What's purr-ty cool:
Mechanics and player interactions:
A game of Sunrise at the Studio spans three days, each with three rounds. Players start a round by drawing four cards, then take an action they haven’t used that day. There are only three action choices so each one is used one time per day. These actions involve keeping, passing, or discarding resource cards. Since each action is a one-shot deal per day, players must carefully strategize their moves and determine which cards they want to keep, or which cards they absolutely do not want to give to their opponents. I like that because players can pick a different action than other players, every round players have a different number of cards available to them based on their actions and the actions of others. This means that in some rounds one player may have more or less actions available to them than other players. In the end, everyone does get an even amount of cards by the end of the day, but the spacing out of when they get them during the day is neat. It allows you to try and complete projects faster or slower in order to score objectives.

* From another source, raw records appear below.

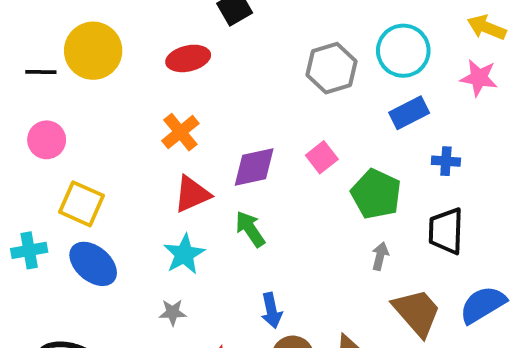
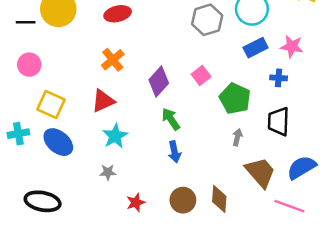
pink star: (479, 78) -> (292, 46), moved
purple diamond: (254, 167) -> (159, 82), turned -36
red triangle: (192, 194) -> (103, 101), moved
green arrow: (250, 229) -> (171, 119), moved
blue arrow: (271, 310) -> (174, 152), moved

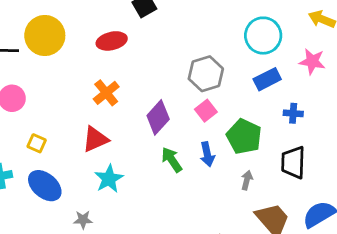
gray hexagon: (207, 20) -> (206, 74), moved
pink star: (292, 46) -> (312, 61), moved
yellow square: (51, 105) -> (37, 143), size x0.6
blue arrow: (174, 152) -> (207, 154), moved
gray star: (108, 172) -> (83, 220), moved

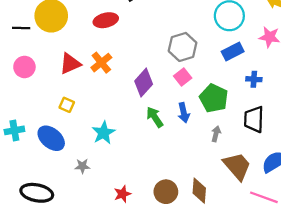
red triangle: (95, 139) -> (70, 64), moved
yellow square: (37, 143) -> (67, 105), moved

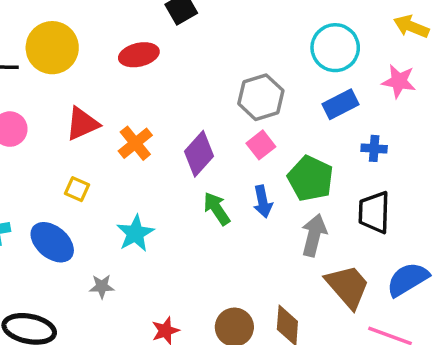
orange cross: (101, 63) -> (135, 143), moved
gray arrow: (216, 134) -> (314, 235), size x1.6

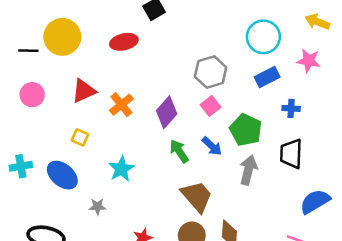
blue arrow: (263, 202) -> (212, 146), turned -35
brown trapezoid: (348, 286) -> (197, 196), moved

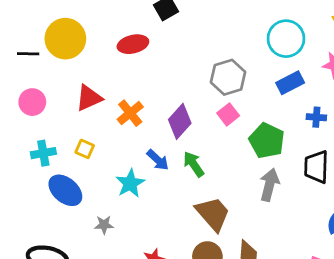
blue arrow: (212, 146) -> (158, 160), moved
cyan cross: (21, 166) -> (43, 153), moved

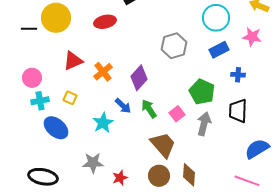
pink circle: (32, 102) -> (32, 78), moved
pink square: (228, 114) -> (177, 114), moved
gray star: (104, 225) -> (93, 163), moved, size x1.5

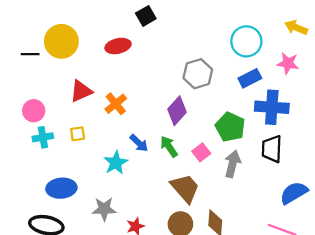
blue cross: (238, 75) -> (272, 107), size x2.0
purple diamond: (139, 78) -> (177, 111), moved
yellow square: (70, 98) -> (78, 134), turned -32
blue ellipse: (56, 128) -> (61, 188), moved, turned -45

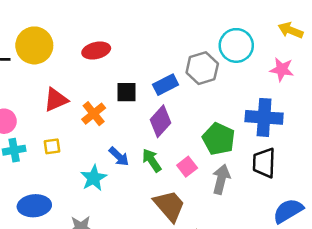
black square: (146, 16) -> (126, 92), moved, turned 30
gray hexagon: (198, 74) -> (202, 68), moved
blue rectangle: (250, 78) -> (166, 85), moved

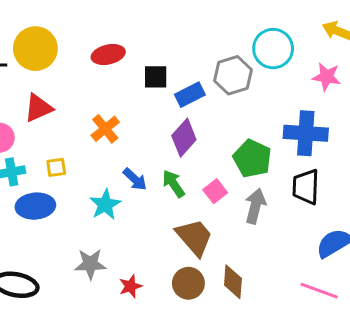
black square: (126, 92) -> (156, 77), moved
red triangle: (56, 100) -> (38, 108), moved
blue ellipse: (34, 206) -> (35, 206), moved

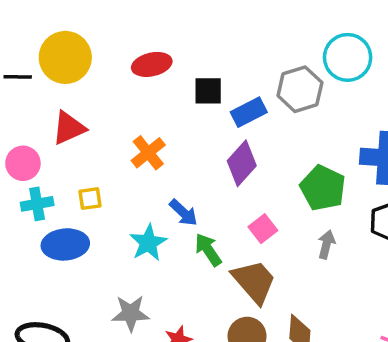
green arrow: (174, 184) -> (208, 250), moved
pink square: (215, 191) -> (263, 229), moved
gray arrow: (255, 206) -> (326, 244), size x0.7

One of the game's high points is the advantage cards. When completing a pottery project, players can select bonuses like starting new projects or earning unique advantages. These advantages include special projects, coffee beans, or extra point-earning opportunities at the game's end. This aspect is particularly appealing as it encourages players to pursue personal goals rather than just opting for the highest-scoring pieces. You also have to time your advantages well. Sometimes it's worth it to draft big new project pieces, but sometimes, it's good to get advantages early so you know what kinds of pottery pieces you might want to try and create during the game to score bonus points. The special pieces you can make from advantage cards also offer higher point values for less required components, which is always a plus!
One small thing:
One little thing that I loved that I want to point out just because it's cool is that the player mats are double-sided. One side has reminders on it for how to convert resources, and what to do when you finish a project. The other side just has the action spaces and the art. It's nice that after you learn the game you can flip the board to the side without all the extra graphics and just enjoy the pretty image.
A fresh, new theme:
Besides being into board games, I also love all things arts and crafts. It's exciting for me to see a game dive into the world of pottery. "Sunrise at the Studio" fills a unique niche in the board gaming realm, allowing players to explore pottery-making through various clays, glazes, and firing techniques. I hope to see more crafty games come out in this line of games in the future.
The cat's meow:
"Even this kind of pottery is not safe from my cat-self. One or two pieces definitely got knocked off the table while Jacqueline played. I'm not sorry about it." - Solo the Spokescat
Disclosure: Pudgy Cat Games was provided a copy of this game in exchange for a review, however, this review reflects the honest thoughts of the author.